Beddy Bye time for plants?

Say what? Bedtime for the garden? It’s the end of November, there have been several frosts (temps into mid-low 20s) and there are still things in bloom in the garden. I’ve had roses in bloom in December in a garden in the middle of Columbus, but never anything close to that out here in the sticks. A few more days of this and we may well see more roses in bloom; several of the shrubs are nicely budded! We know it won’t last, but it’s kind of fun while it does.

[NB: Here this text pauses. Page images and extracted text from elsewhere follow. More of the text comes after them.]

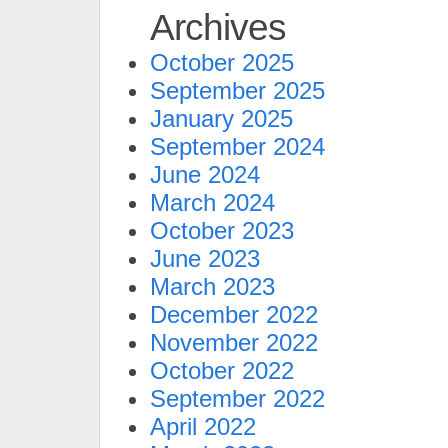
Archives
October 2025
September 2025
January 2025
September 2024
June 2024
March 2024
October 2023
June 2023
March 2023
December 2022
November 2022
October 2022
September 2022
April 2022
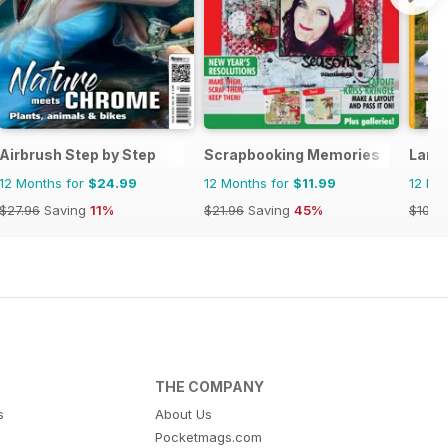
Airbrush Step by Step
Scrapbooking Memories
Land
12 Months for
$24.99
12 Months for
$11.99
12 Mo
$27.96
Saving
11%
$21.96
Saving
45%
$101.8
THE COMPANY
s
About Us
Pocketmags.com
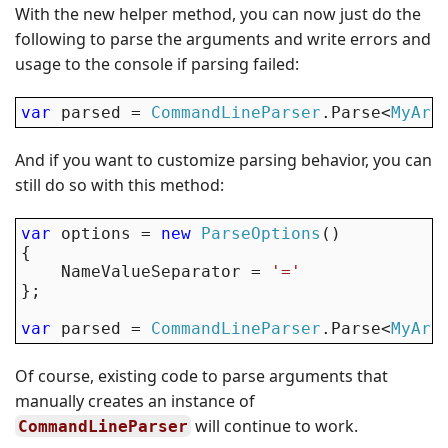
With the new helper method, you can now just do the
following to parse the arguments and write errors and
usage to the console if parsing failed:
var
 parsed = 
CommandLineParser
.Parse<
MyArg
And if you want to customize parsing behavior, you can
still do so with this method:
var
 options = 
new
ParseOptions
()

{

    NameValueSeparator = 
'='
};

var
 parsed = 
CommandLineParser
.Parse<
MyArg
Of course, existing code to parse arguments that
manually creates an instance of
will continue to work.
CommandLineParser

This past fall just seemed to be ever-so-elusive with warm temperatures, the annual stretch of drought coming considerably later than usual, and a really pathetic display of mostly not color with a few, stunning exceptions. It makes it nice to have a few late days decent enough to permit last-minute puttering. Now, I admit that puttering in the greenhouse in the middle of January and February is also great fun, a veritable thumbing-of-the-nose to the wind, snow and cold outside all the while wishing (usually against the odds) that the cold will last until mid-spring.

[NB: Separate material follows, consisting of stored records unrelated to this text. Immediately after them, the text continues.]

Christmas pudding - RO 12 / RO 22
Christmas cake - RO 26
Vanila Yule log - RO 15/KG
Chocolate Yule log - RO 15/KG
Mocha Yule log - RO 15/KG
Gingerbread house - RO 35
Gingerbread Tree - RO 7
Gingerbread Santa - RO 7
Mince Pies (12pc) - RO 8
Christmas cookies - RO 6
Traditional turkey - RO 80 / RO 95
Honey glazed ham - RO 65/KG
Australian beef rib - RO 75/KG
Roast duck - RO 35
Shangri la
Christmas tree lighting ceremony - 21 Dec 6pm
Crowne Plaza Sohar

Not that we like the cold…..but, ah! we do!  For the killing of insect pests and their eggs, for the slowing down of the perennial weeds (we have a bumper crop of those dreadful ‘shot-gun’ weeds, a type of cress, in evidence all over), and for the chance to simply rest a bit without the daily pressure of ‘get it done now!’. A sensory deprivation chamber is not my idea of a fun experience and I’ve always had the feeling that a year without a winter would be like that. I realize that most folks don’t share that view, which is why small, 2 bedroom houses in Southern California sell for a small fortune! It surely can’t be because people love dealing with 16 lane traffic on a daily basis!

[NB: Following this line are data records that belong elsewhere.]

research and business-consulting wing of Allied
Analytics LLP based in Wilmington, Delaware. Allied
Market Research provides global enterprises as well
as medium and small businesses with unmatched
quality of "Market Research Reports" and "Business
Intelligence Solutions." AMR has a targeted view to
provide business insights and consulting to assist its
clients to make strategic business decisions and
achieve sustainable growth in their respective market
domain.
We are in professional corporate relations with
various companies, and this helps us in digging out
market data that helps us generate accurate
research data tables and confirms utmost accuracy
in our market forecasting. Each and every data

But springs in Ohio seem to have a way of trying to rush the season, often with disastrous results for many plants, chief among them Japanese maples. Maples, especially small ones, tend to start sap flow at the earliest indication of warmer weather; this makes them particularly susceptible to early spring freezes which then cause the bark to split when the sap freezes and expands and they are damaged or, just as often, they will die outright. This is far of a problem out here in the wind lane than in cities and towns which is why our Japanese maples all spend their winters in the greenhouse!